Ravenna, Abdoulaye: «Il Ramadan aiuta a essere persone migliori»

«Il Ramadan non è solo un modo per venerare Allah e rispettare uno degli obblighi della fede musulmana: è anche un esercizio di vita, un modo per darsi una disciplina, riuscire a stare sul presente, darsi degli obiettivi, lavorare su se stessi, sacrificarsi. In questo senso, io i vantaggi li sento tutto l’anno, non solo durante il mese del digiuno». Abdoulaye Koina, 29 anni, originario del Mali e studente, a Ravenna, del master in lingua inglese in «International cooperation on human rights and intercultural heritage», racconta che cosa significa vivere il periodo tra aprile e maggio, considerato sacro per chi è di religione islamica: «Io il Ramadan lo faccio da quando avevo sette o otto anni, anche se devo ammettere che con i bambini si chiude un occhio, non sempre si aspetta il calare del sole per rompere il digiuno e mangiare.

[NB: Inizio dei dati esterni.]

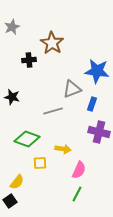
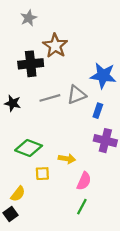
gray star: (12, 27) -> (29, 18), moved
black cross: (29, 60) -> (31, 64), size x1.6
gray line: (53, 111) -> (50, 98), moved

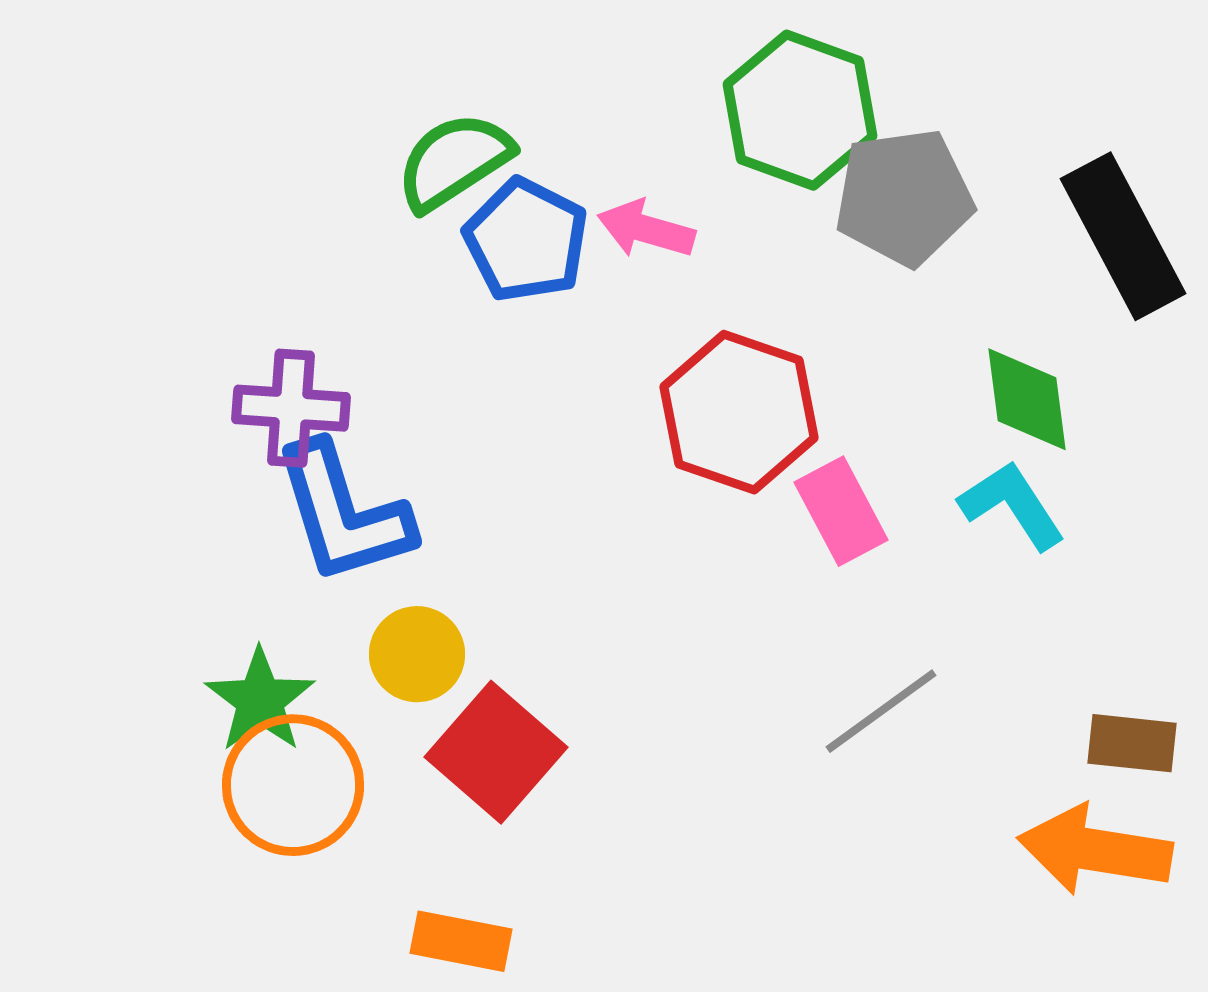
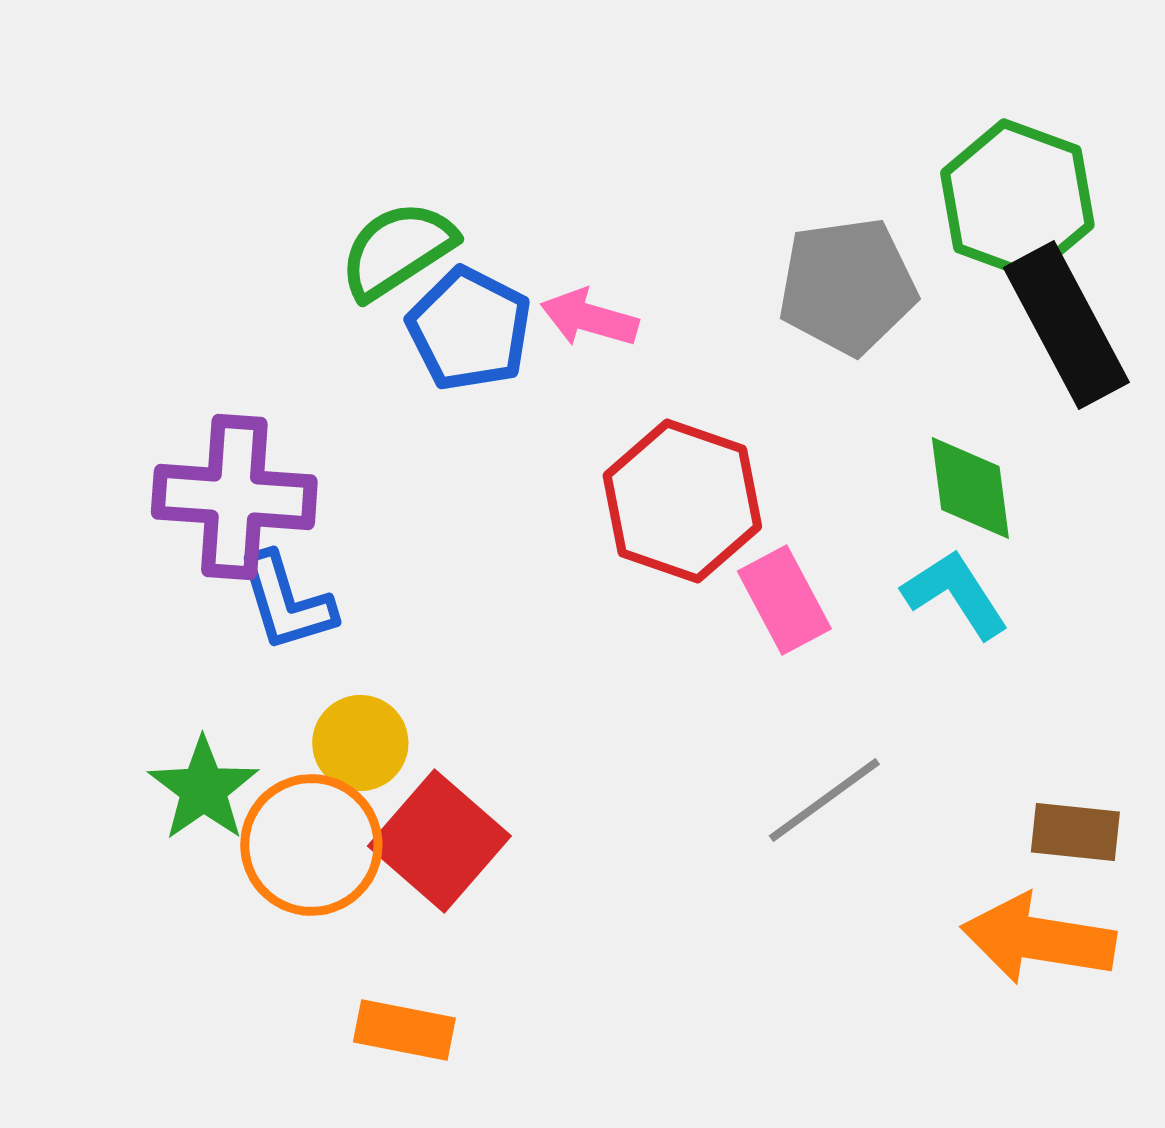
green hexagon: (800, 110) -> (1017, 199), moved
purple cross: (291, 408) -> (234, 497), size x1.4
blue L-shape: (343, 513) -> (286, 602), size x0.7
orange circle: (293, 785) -> (311, 845), moved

Oggi ovviamente sono molto serio, per me è un momento importante, con un senso preciso. Ogni giorno, a seconda del tramonto, l’orario al quale si può iniziare a bere e mangiare cambia di qualche minuto, spostandosi in avanti». Da quel momento, ogni musulmano si organizza un po’ come crede: «Io, dopo l’ultima preghiera della sera, in genere mangio datteri, riso e zuppa di verdure, a volte anche carne. Quando vado a dormire, punto la sveglia per le tre ma quando mi alzo mi limito a mangiare pane e latte per non appesantirmi e per non rischiare che il corpo, a furia di mettere dentro cibo, mi chieda sempre di più. Capita, infatti, che più mangi più mangeresti. Ma poi la digestione ne risente. Così come i chili, che spesso alla fine del Ramadan sono aumentati». Dopo la preghiera delle 4 e mezza di mattina, Abdoulaye torna a dormire: «A seconda della luna, il Ramadan può durare 29 o 30 giorni. A me aiuta senza dubbio a essere una persona migliore». Per quanto riguarda la gente Abdoulaye, che è in Italia dal luglio del 2019, non ha mai avvertito pregiudizi: «Sicuramente questa storia del digiuno incuriosisce, anche perché molti non sanno di che cosa si tratti. Ma, forse protetto dagli ambienti internazionali che grazie all’università frequento, non ho mai sentito, intorno a me, commenti negativi». (s.manz.)